Abstract
When watching others describe events, does information from their speech and gestures affect our memory representations for the gist and surface form of the described events? Does our reliance on these memory representations change over time? Forty participants watched videos of stories narrated by an actor. Each story included three target events that differed in their speech-gesture congruency for particular actions (congruent speech/gesture, incongruent speech/gesture, or speech with no gesture). Participants had to reproduce target event sentences, prompted after delays of 2, 6, or 18 minutes. Seeing gestures, either congruent or incongruent, led to better gist recall (more mentions of the target action, more gestures for the target action, and more complete target events) compared to not seeing gestures.

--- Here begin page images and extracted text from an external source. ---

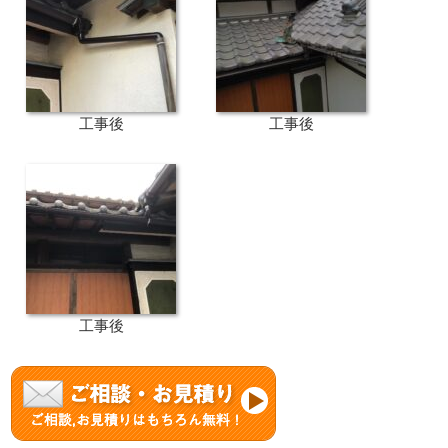
工事後
工事後
工事後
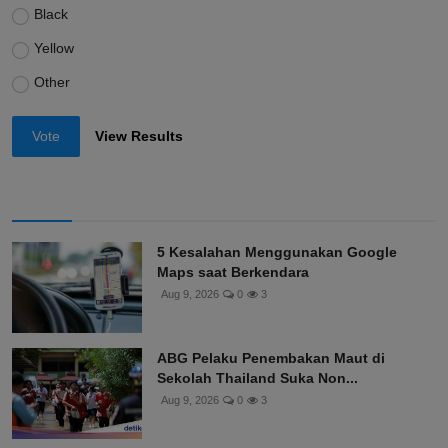
Black
Yellow
Other
Vote
View Results
5 Kesalahan Menggunakan Google
Maps saat Berkendara
Aug 9, 2026
0
3
ABG Pelaku Penembakan Maut di
Sekolah Thailand Suka Non...
Aug 9, 2026
0
3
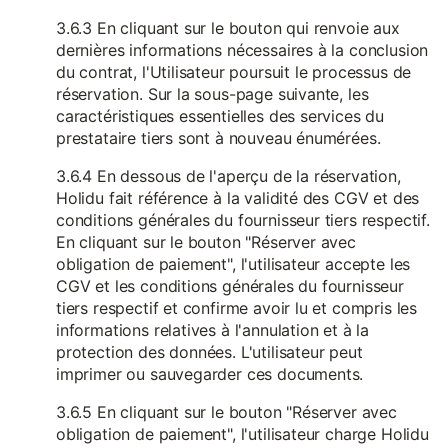
3.6.3 En cliquant sur le bouton qui renvoie aux
dernières informations nécessaires à la conclusion
du contrat, l'Utilisateur poursuit le processus de
réservation. Sur la sous-page suivante, les
caractéristiques essentielles des services du
prestataire tiers sont à nouveau énumérées.
3.6.4 En dessous de l'aperçu de la réservation,
Holidu fait référence à la validité des CGV et des
conditions générales du fournisseur tiers respectif.
En cliquant sur le bouton "Réserver avec
obligation de paiement", l'utilisateur accepte les
CGV et les conditions générales du fournisseur
tiers respectif et confirme avoir lu et compris les
informations relatives à l'annulation et à la
protection des données. L'utilisateur peut
imprimer ou sauvegarder ces documents.
3.6.5 En cliquant sur le bouton "Réserver avec
obligation de paiement", l'utilisateur charge Holidu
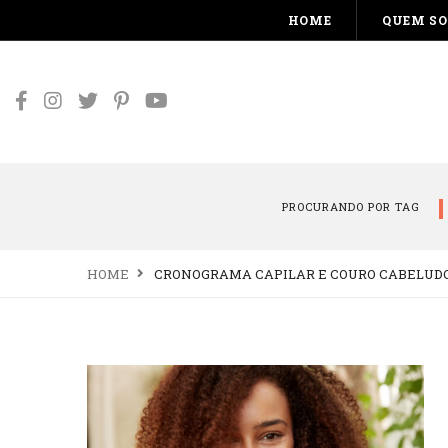
HOME
QUEM S
PROCURANDO POR TAG
HOME
CRONOGRAMA CAPILAR E COURO CABELUD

However, seeing incongruent gestures sometimes led to reproductions of the incongruent gestures, particularly after short delays, as well as inaccuracies in speech. Our results suggest that over time people increasingly rely on multimodal gist-based representations and rely less on representations that include surface and source information about speech and gesture.
Acknowledgements
This material is based upon work supported by NSF under grants IIS-0527585 and ITR-0325188, and by NIH grants R01-51663 and R01-059787. We would like to thank Richard Gerrig, Susan Brennan, and our colleagues from the Gesture Focus Group for helpful discussion. We are grateful to Drew Boudreau for serving as our actor, Matthew Belevich, Gennadiy Ryklin, and Marina Khan for help with coding, and Donna Kat for her enormous technical assistance. We also thank two anonymous reviewers for suggestions that significantly improved this paper.
Notes
1Although a potential criticism is that incongruities between verbal and nonverbal information are unnatural or implausible in communication, there is evidence that they are not. Speech-gesture mismatches are prevalent in transitional points of cognitive development (e.g., Church & Golden-Meadow, Citation1986; Goldin-Meadow, Nusbaum, Garber, & Church, Citation1993; Perry, Church, & Goldin-Meadow, Citation1988), and adults use such mismatching gestures to assess children's knowledge (Alibali, Flevares, & Goldin-Meadow, Citation1997; Goldin-Meadow & Singer, Citation2003; Goldin-Meadow, Wein, & Chang, Citation1992). Mismatches can also occur between people's speech and facial displays, and observers readily interpret them. For example, positively valued utterances paired with negatively valued facial expressions and vocal qualities were judged by respondents to be sarcastic, while negatively valued utterances paired with positively valued nonverbal displays were judged to involve joking (Bugental, Kaswan, & Love, Citation1970). As Bavelas and Chovil (Citation2000) have pointed out, addressees interpret inconsistent pairings of verbal and nonverbal information felicitously assuming that they are intended by the speaker to be part of a single unified message, consistent with Grice's (Citation1967/1989) cooperative principle. Thus, it is not the case that our participants should be unable or unwilling to interpret speech-gesture incongruities felicitously.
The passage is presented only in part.